Data items
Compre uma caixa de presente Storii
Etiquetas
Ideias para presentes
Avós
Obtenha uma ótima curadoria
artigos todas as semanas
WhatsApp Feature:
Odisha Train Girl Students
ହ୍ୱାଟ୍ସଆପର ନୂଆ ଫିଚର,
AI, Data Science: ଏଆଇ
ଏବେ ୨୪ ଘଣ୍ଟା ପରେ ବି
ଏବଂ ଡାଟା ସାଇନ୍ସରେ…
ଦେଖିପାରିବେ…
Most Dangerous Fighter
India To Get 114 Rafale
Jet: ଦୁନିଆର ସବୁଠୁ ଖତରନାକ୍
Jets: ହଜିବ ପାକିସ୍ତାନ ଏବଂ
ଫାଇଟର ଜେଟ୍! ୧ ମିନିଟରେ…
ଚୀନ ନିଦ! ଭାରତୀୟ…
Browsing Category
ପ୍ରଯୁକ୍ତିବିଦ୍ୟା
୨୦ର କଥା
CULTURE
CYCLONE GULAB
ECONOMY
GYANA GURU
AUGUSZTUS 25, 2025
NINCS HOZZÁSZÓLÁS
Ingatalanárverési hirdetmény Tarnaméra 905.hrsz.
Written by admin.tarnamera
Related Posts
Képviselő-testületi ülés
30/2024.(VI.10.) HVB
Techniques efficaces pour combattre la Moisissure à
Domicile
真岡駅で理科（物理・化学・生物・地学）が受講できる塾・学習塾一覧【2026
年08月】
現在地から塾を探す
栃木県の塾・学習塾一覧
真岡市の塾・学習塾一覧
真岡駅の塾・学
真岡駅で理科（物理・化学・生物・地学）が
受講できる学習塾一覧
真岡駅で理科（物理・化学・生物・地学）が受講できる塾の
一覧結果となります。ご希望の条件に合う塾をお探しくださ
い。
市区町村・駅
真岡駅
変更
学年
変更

→ **EXERCISE AIM**
All of the entries above need to be set down again exactly.

→ **SOLUTION TO THIS PROBLEM**
Compre uma caixa de presente Storii
Etiquetas
Ideias para presentes
Avós
Obtenha uma ótima curadoria
artigos todas as semanas
WhatsApp Feature:
Odisha Train Girl Students
ହ୍ୱାଟ୍ସଆପର ନୂଆ ଫିଚର,
AI, Data Science: ଏଆଇ
ଏବେ ୨୪ ଘଣ୍ଟା ପରେ ବି
ଏବଂ ଡାଟା ସାଇନ୍ସରେ…
ଦେଖିପାରିବେ…
Most Dangerous Fighter
India To Get 114 Rafale
Jet: ଦୁନିଆର ସବୁଠୁ ଖତରନାକ୍
Jets: ହଜିବ ପାକିସ୍ତାନ ଏବଂ
ଫାଇଟର ଜେଟ୍! ୧ ମିନିଟରେ…
ଚୀନ ନିଦ! ଭାରତୀୟ…
Browsing Category
ପ୍ରଯୁକ୍ତିବିଦ୍ୟା
୨୦ର କଥା
CULTURE
CYCLONE GULAB
ECONOMY
GYANA GURU
AUGUSZTUS 25, 2025
NINCS HOZZÁSZÓLÁS
Ingatalanárverési hirdetmény Tarnaméra 905.hrsz.
Written by admin.tarnamera
Related Posts
Képviselő-testületi ülés
30/2024.(VI.10.) HVB
Techniques efficaces pour combattre la Moisissure à
Domicile
真岡駅で理科（物理・化学・生物・地学）が受講できる塾・学習塾一覧【2026
年08月】
現在地から塾を探す
栃木県の塾・学習塾一覧
真岡市の塾・学習塾一覧
真岡駅の塾・学
真岡駅で理科（物理・化学・生物・地学）が
受講できる学習塾一覧
真岡駅で理科（物理・化学・生物・地学）が受講できる塾の
一覧結果となります。ご希望の条件に合う塾をお探しくださ
い。
市区町村・駅
真岡駅
変更
学年
変更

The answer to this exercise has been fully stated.